Please count the lines in the entries below that include the word "content", and give only the number.

*** Block opens ***

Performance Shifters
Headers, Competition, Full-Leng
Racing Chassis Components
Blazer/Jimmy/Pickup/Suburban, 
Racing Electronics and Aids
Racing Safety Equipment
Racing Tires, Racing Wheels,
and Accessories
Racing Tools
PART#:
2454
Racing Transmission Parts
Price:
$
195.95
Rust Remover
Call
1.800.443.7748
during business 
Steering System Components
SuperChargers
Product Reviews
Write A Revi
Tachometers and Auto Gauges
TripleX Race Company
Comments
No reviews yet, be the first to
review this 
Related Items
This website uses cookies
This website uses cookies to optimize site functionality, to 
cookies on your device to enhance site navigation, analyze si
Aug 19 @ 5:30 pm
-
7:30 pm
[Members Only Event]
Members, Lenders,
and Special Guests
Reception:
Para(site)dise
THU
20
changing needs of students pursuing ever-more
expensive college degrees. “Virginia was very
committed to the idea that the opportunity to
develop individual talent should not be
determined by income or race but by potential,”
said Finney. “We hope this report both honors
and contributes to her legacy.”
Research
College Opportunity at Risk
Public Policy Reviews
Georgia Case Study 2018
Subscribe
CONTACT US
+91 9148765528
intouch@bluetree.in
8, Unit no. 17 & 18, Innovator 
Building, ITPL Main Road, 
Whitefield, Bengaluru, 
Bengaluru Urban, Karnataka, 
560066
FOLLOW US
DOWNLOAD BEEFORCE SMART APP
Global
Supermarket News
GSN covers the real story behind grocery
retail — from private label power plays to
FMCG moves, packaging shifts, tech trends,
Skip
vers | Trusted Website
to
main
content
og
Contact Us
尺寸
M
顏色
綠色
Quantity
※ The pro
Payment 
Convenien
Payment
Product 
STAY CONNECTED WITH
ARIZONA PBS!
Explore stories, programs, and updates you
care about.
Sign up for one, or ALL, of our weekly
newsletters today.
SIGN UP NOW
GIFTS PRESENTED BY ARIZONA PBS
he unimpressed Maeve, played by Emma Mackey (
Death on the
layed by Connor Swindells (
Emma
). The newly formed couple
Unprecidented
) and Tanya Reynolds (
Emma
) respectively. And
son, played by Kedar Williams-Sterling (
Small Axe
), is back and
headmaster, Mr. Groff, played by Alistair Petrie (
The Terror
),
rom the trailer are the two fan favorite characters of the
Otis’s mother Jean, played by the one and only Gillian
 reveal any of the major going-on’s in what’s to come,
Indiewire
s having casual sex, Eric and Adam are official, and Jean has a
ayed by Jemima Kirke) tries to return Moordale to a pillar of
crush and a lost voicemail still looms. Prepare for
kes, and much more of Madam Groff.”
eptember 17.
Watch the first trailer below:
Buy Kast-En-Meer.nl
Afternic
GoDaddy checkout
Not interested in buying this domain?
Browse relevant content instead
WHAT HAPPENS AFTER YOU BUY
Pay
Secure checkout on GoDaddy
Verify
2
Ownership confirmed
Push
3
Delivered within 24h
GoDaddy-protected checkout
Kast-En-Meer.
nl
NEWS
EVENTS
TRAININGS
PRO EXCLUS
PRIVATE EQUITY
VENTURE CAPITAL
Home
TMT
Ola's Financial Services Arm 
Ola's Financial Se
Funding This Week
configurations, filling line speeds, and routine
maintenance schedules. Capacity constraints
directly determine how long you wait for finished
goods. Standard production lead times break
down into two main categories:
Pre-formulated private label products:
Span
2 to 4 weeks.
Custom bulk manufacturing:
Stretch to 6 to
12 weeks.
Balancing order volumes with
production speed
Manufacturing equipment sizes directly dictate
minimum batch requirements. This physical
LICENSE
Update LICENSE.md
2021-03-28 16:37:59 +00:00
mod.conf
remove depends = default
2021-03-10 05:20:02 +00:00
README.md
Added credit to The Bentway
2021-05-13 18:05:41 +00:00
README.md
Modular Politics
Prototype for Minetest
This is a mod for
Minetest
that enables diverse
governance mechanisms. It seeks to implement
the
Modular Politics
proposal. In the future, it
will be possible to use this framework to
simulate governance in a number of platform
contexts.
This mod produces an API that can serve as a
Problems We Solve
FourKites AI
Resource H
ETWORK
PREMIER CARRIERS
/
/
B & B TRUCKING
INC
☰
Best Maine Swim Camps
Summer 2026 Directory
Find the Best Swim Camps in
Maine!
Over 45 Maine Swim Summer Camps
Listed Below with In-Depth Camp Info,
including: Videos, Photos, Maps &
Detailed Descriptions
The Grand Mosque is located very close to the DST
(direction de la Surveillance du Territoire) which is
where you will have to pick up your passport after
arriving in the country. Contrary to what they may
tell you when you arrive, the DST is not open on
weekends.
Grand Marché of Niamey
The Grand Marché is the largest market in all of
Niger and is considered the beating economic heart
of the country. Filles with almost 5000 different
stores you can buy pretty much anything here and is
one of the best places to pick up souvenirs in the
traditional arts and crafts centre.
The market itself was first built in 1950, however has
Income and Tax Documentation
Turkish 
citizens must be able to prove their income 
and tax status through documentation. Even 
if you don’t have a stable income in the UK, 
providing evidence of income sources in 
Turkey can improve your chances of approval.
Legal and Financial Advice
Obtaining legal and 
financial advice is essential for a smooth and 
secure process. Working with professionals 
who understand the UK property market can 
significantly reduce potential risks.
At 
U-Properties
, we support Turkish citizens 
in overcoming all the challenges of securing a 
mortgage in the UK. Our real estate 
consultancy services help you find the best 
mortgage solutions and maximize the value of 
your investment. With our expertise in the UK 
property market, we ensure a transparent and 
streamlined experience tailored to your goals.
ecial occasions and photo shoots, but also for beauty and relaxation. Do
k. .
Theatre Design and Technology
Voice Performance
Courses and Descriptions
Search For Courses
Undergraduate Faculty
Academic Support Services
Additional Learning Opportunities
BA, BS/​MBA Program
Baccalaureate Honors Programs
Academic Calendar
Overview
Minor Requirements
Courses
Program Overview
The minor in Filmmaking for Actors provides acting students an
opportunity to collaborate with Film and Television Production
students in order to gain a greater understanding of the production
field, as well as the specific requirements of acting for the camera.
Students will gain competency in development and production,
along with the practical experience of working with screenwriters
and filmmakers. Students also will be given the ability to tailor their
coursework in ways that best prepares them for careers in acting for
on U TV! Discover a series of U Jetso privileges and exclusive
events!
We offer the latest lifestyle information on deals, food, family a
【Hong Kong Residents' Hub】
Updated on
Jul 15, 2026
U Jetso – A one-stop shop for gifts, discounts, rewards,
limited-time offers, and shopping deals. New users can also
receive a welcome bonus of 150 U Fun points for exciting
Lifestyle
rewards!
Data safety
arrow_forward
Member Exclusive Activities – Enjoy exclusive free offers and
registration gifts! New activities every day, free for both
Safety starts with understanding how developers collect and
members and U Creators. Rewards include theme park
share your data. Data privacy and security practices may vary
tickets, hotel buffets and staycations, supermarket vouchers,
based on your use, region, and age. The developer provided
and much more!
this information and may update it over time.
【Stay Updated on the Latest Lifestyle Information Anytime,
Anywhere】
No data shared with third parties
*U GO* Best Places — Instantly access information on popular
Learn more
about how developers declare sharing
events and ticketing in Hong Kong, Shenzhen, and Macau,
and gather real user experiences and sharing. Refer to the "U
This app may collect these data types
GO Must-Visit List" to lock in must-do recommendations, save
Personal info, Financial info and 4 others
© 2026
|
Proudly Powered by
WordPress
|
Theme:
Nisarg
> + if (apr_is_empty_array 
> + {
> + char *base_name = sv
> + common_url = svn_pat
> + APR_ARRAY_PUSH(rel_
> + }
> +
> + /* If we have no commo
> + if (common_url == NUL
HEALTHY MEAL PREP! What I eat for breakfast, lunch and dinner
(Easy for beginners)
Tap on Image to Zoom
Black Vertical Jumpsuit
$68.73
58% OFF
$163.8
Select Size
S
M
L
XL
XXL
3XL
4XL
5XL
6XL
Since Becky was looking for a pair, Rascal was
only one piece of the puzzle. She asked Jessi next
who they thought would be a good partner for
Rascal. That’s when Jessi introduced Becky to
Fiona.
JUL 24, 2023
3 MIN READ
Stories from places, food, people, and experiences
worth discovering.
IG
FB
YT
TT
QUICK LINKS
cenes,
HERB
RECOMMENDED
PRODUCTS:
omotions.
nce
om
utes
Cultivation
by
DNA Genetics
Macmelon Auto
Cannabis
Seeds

*** Block closes ***

> _RESPONSE_
2